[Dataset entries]
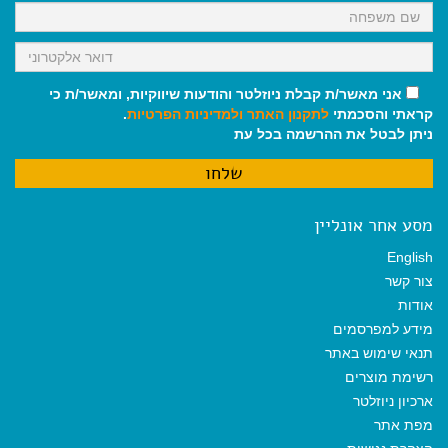
אני מאשר/ת קבלת ניוזלטר והודעות שיווקיות, ומאשר/ת כי
קראתי והסכמתי
לתקנון האתר
ולמדיניות הפרטיות
.
ניתן לבטל את ההרשמה בכל עת
מסע אחר אונליין
English
צור קשר
אודות
מידע למפרסמים
תנאי שימוש באתר
רשימת מוצרים
ארכיון ניוזלטר
מפת אתר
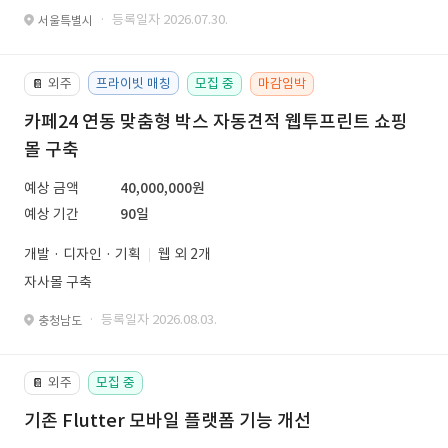
· 등록일자 2026.07.30.
서울특별시
외주
프라이빗 매칭
모집 중
마감임박
📔
카페24 연동 맞춤형 박스 자동견적 웹투프린트 쇼핑
몰 구축
예상 금액
40,000,000원
예상 기간
90일
개발 · 디자인 · 기획
웹 외 2개
자사몰 구축
· 등록일자 2026.08.03.
충청남도
외주
모집 중
📔
기존 Flutter 모바일 플랫폼 기능 개선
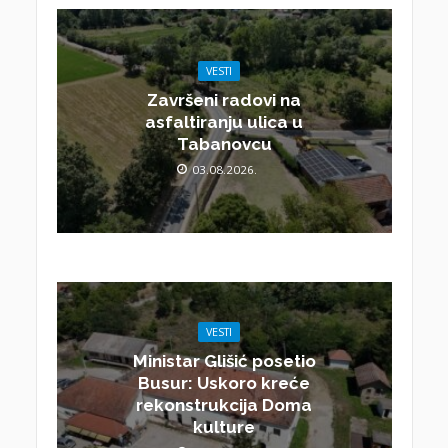
VESTI
Završeni radovi na
asfaltiranju ulica u
Tabanovcu
03.08.2026.
VESTI
Ministar Glišić posetio
Busur: Uskoro kreće
rekonstrukcija Doma
kulture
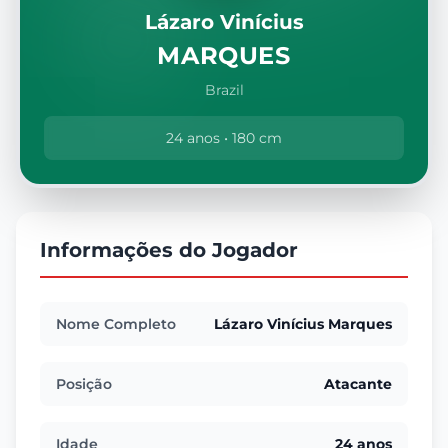
Lázaro Vinícius
MARQUES
Brazil
24 anos • 180 cm
Informações do Jogador
Nome Completo
Lázaro Vinícius Marques
Posição
Atacante
Idade
24 anos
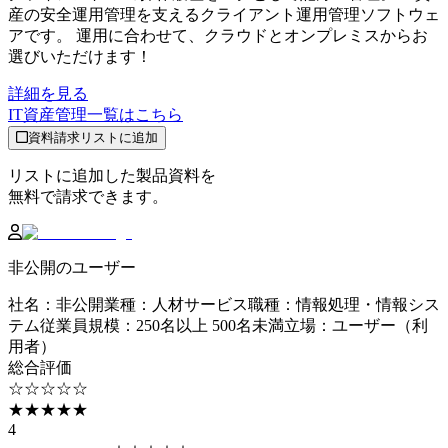
産の安全運用管理を支えるクライアント運用管理ソフトウェ
アです。 運用に合わせて、クラウドとオンプレミスからお
選びいただけます！
詳細を見る
IT資産管理
一覧はこちら
資料請求リストに追加
リストに追加した製品資料を
無料で請求できます。
非公開のユーザー
社名
：
非公開
業種
：
人材サービス
職種
：
情報処理・情報シス
テム
従業員規模
：
250名以上 500名未満
立場
：
ユーザー（利
用者）
総合評価
☆☆☆☆☆
★★★★★
4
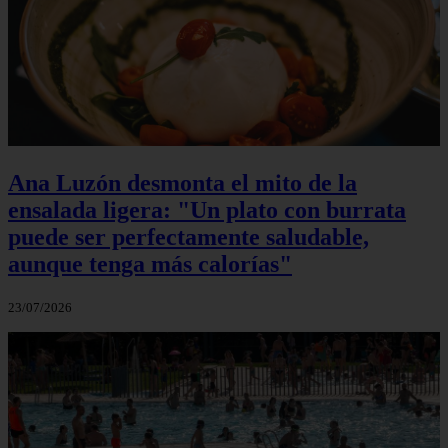
Ana Luzón desmonta el mito de la
ensalada ligera: "Un plato con burrata
puede ser perfectamente saludable,
aunque tenga más calorías"
23/07/2026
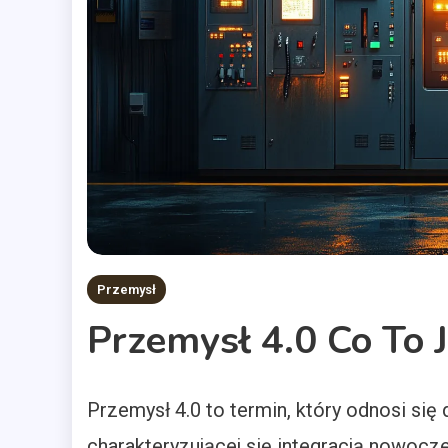
Przemysł
Przemysł 4.0 Co To J
Przemysł 4.0 to termin, który odnosi się
charakteryzującej się integracją nowocz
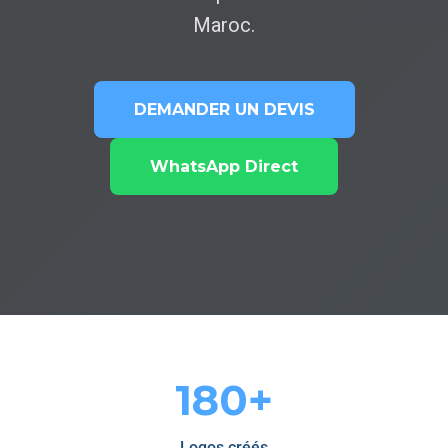
Maroc.
DEMANDER UN DEVIS
WhatsApp Direct
180+
Logos créés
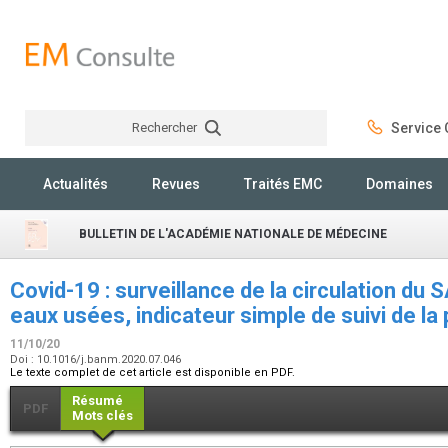
Rechercher
Service C
Rechercher
Actualités
Revues
Traités EMC
Domaines
BULLETIN DE L'ACADÉMIE NATIONALE DE MÉDECINE
Covid-19 : surveillance de la circulation du
eaux usées, indicateur simple de suivi de l
11/10/20
Doi : 10.1016/j.banm.2020.07.046
Le texte complet de cet article est disponible en PDF.
Résumé
PDF
Mots clés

### [What you have to do]
Every line of the data should be copied as it stands, without the images.

### [Exercise result]
אני מאשר/ת קבלת ניוזלטר והודעות שיווקיות, ומאשר/ת כי
קראתי והסכמתי
לתקנון האתר
ולמדיניות הפרטיות
.
ניתן לבטל את ההרשמה בכל עת
מסע אחר אונליין
English
צור קשר
אודות
מידע למפרסמים
תנאי שימוש באתר
רשימת מוצרים
ארכיון ניוזלטר
מפת אתר
· 등록일자 2026.07.30.
서울특별시
외주
프라이빗 매칭
모집 중
마감임박
📔
카페24 연동 맞춤형 박스 자동견적 웹투프린트 쇼핑
몰 구축
예상 금액
40,000,000원
예상 기간
90일
개발 · 디자인 · 기획
웹 외 2개
자사몰 구축
· 등록일자 2026.08.03.
충청남도
외주
모집 중
📔
기존 Flutter 모바일 플랫폼 기능 개선
VESTI
Završeni radovi na
asfaltiranju ulica u
Tabanovcu
03.08.2026.
VESTI
Ministar Glišić posetio
Busur: Uskoro kreće
rekonstrukcija Doma
kulture
Lázaro Vinícius
MARQUES
Brazil
24 anos • 180 cm
Informações do Jogador
Nome Completo
Lázaro Vinícius Marques
Posição
Atacante
Idade
24 anos
産の安全運用管理を支えるクライアント運用管理ソフトウェ
アです。 運用に合わせて、クラウドとオンプレミスからお
選びいただけます！
詳細を見る
IT資産管理
一覧はこちら
資料請求リストに追加
リストに追加した製品資料を
無料で請求できます。
非公開のユーザー
社名
：
非公開
業種
：
人材サービス
職種
：
情報処理・情報シス
テム
従業員規模
：
250名以上 500名未満
立場
：
ユーザー（利
用者）
総合評価
☆☆☆☆☆
★★★★★
4
Ana Luzón desmonta el mito de la
ensalada ligera: "Un plato con burrata
puede ser perfectamente saludable,
aunque tenga más calorías"
23/07/2026
Przemysł
Przemysł 4.0 Co To J
Przemysł 4.0 to termin, który odnosi się
charakteryzującej się integracją nowocz
Maroc.
DEMANDER UN DEVIS
WhatsApp Direct
180+
Logos créés
Rechercher
Service C
Rechercher
Actualités
Revues
Traités EMC
Domaines
BULLETIN DE L'ACADÉMIE NATIONALE DE MÉDECINE
Covid-19 : surveillance de la circulation du
eaux usées, indicateur simple de suivi de l
11/10/20
Doi : 10.1016/j.banm.2020.07.046
Le texte complet de cet article est disponible en PDF.
Résumé
PDF
Mots clés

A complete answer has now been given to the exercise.